Benefits of on prem vs managed install

rdedhia · September 29, 2022, 3:51pm

Hi, I am considering Hopsworks as a feature store solution for a ML pipeline that currently lives in GCP.

I’ve read through the installation guides for GCP and on premise installs, and was wondering if there’s a succinct summary on the benefits of the two. My understanding is that the managed installation would require less maintenance, but are there any benefits from a data privacy/security perspective (if the ML pipeline contains very sensitive data) with an on premise install?

Steffen · September 30, 2022, 8:01am

The managed version’s main features are cluster management (creation, starting, stopping and termination and resizing of clusters), compute autoscaling, backup/restore, upgrades and organization management via the web ui or its REST APIs.

The data is in any case stored and processed entirely inside your own cloud account and we don’t gain access to it.
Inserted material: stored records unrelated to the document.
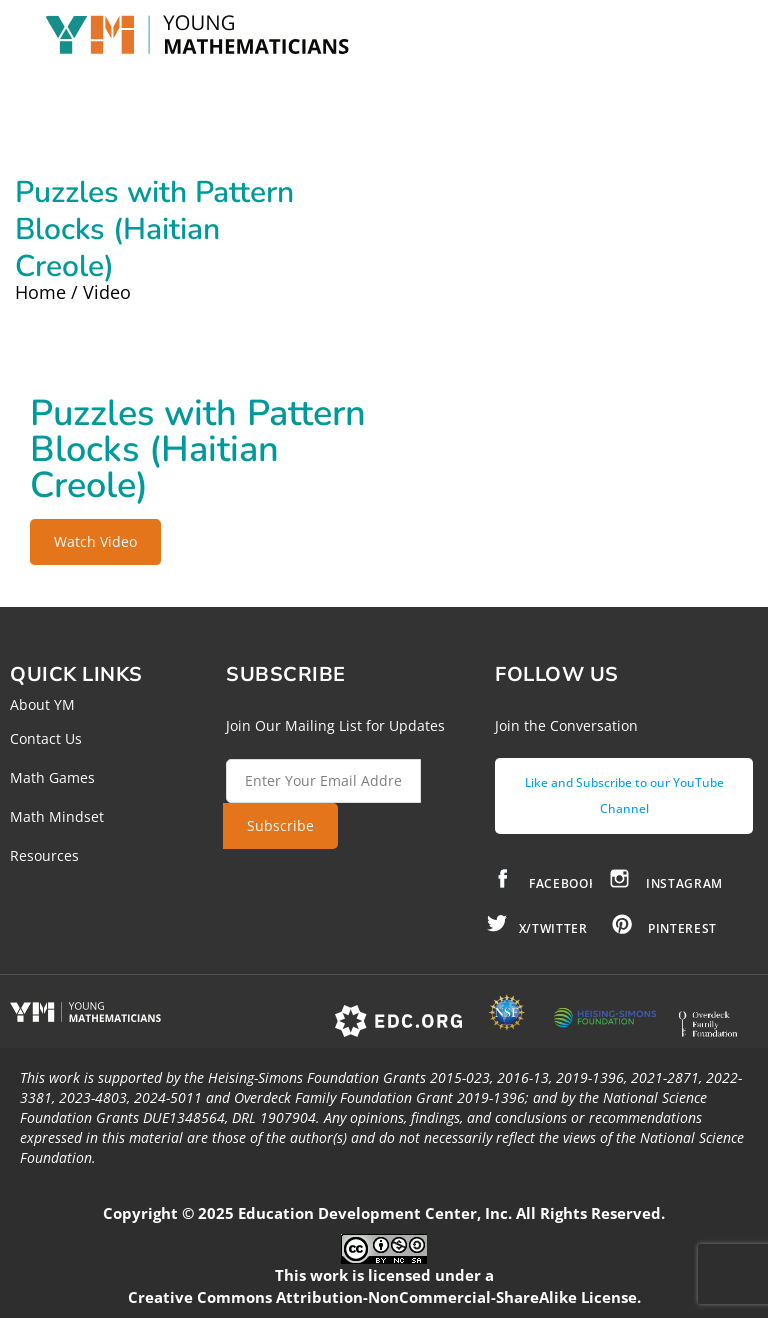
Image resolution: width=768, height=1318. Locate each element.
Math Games (52, 777)
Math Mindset (57, 816)
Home (40, 292)
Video (107, 292)
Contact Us (46, 738)
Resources (44, 855)
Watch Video (95, 541)
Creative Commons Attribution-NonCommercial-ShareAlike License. (384, 1297)
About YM (42, 704)
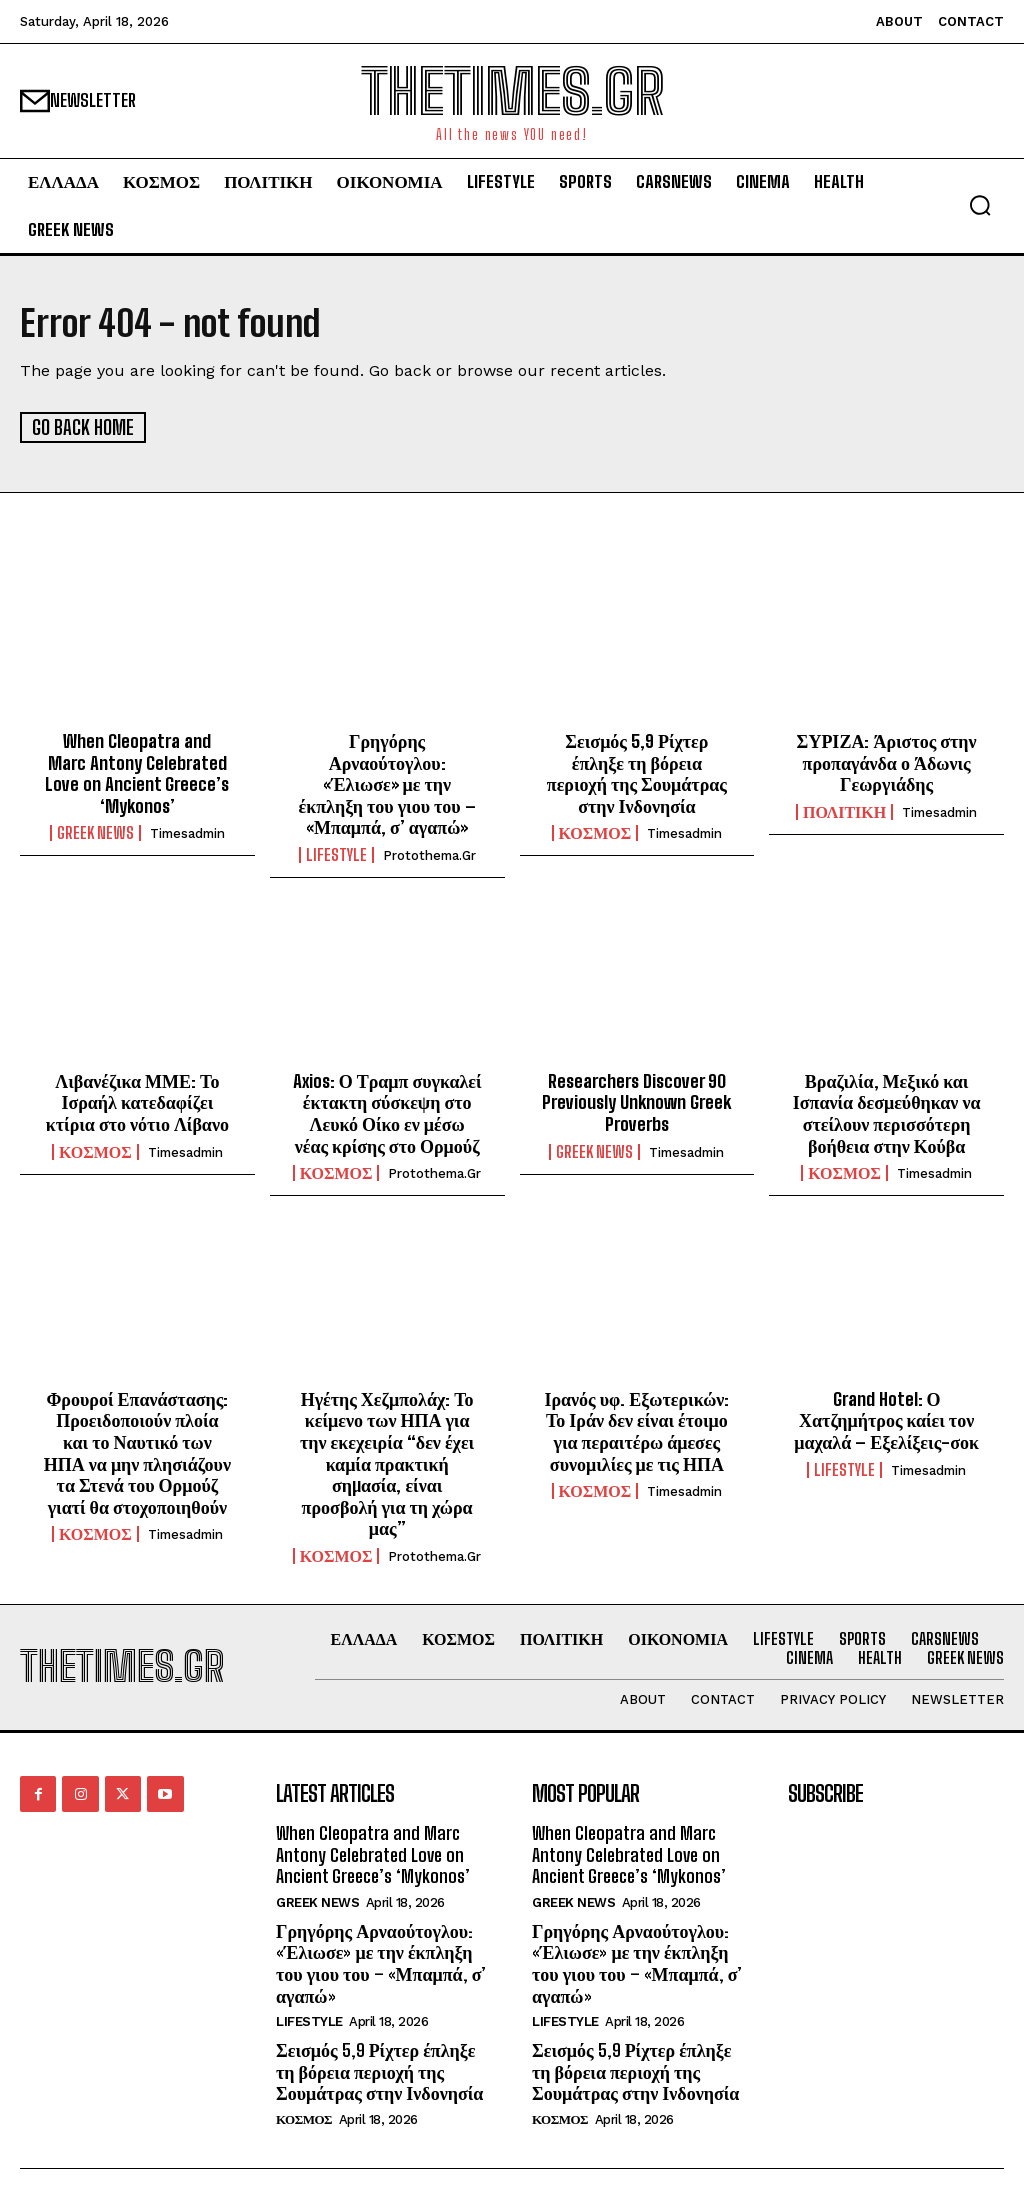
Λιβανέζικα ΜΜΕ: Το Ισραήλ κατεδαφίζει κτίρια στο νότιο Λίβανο (137, 1101)
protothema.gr (429, 854)
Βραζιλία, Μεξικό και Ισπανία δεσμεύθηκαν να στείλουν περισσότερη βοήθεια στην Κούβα (887, 1112)
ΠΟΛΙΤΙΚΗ (844, 811)
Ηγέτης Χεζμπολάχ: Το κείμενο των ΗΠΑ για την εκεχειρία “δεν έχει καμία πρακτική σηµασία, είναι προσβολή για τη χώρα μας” (387, 1463)
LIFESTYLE (336, 854)
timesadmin (187, 833)
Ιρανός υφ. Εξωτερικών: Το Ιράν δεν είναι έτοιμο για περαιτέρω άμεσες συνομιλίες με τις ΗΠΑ (636, 1430)
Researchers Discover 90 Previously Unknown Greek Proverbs (636, 1101)
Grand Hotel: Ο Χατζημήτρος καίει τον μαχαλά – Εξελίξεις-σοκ (886, 1419)
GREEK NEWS (95, 833)
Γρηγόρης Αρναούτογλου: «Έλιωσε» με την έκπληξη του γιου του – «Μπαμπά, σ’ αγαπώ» (387, 783)
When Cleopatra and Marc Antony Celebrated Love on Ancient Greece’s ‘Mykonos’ (137, 772)
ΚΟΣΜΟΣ (595, 833)
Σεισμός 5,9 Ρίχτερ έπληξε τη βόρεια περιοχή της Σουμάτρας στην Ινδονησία (637, 772)
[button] (980, 205)
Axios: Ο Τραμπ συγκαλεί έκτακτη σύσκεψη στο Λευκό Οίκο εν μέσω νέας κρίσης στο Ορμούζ (387, 1112)
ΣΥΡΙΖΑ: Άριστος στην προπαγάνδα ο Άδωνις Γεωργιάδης (887, 761)
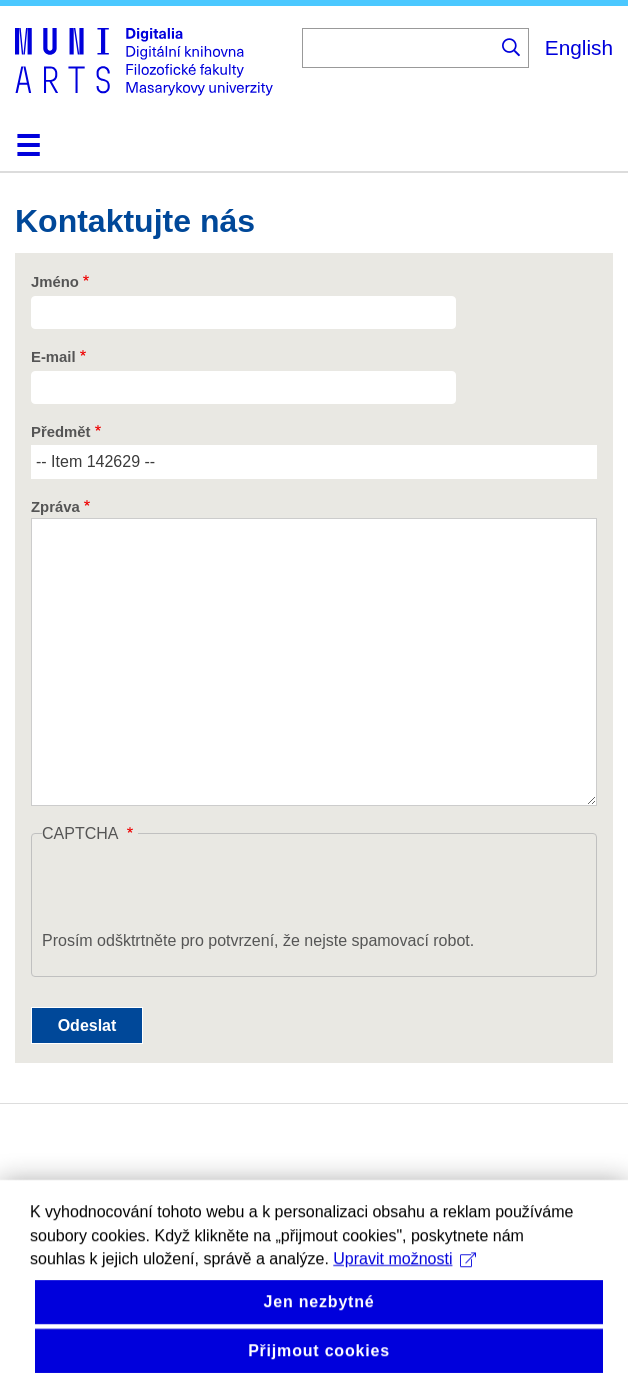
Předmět (60, 432)
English (579, 47)
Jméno (55, 282)
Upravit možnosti (404, 1284)
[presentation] (194, 890)
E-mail (53, 357)
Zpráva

To lock up the cluster further, you can disable our user management and manage cluster access entirely yourself: Cluster Creation - Hopsworks Documentation. You can also limit the permissions as much as possible but it doesn’t change the access to the data: Limiting Permissions - Hopsworks Documentation.

In contrast to on-premise, the managed version is reporting usage statistics back to us which are used for cluster sizing and billing. This requires outgoing network connectivity to our API. If required, outgoing traffic can be restricted to a specific endpoint.

rdedhia · September 30, 2022, 4:48pm

Thanks for the quick response! If we only want to use the standalone feature store, are there are downsides of using the managed installation?

Steffen · October 3, 2022, 7:03am

No, I would only recommend on-premise if you don’t have the choice to use the managed version.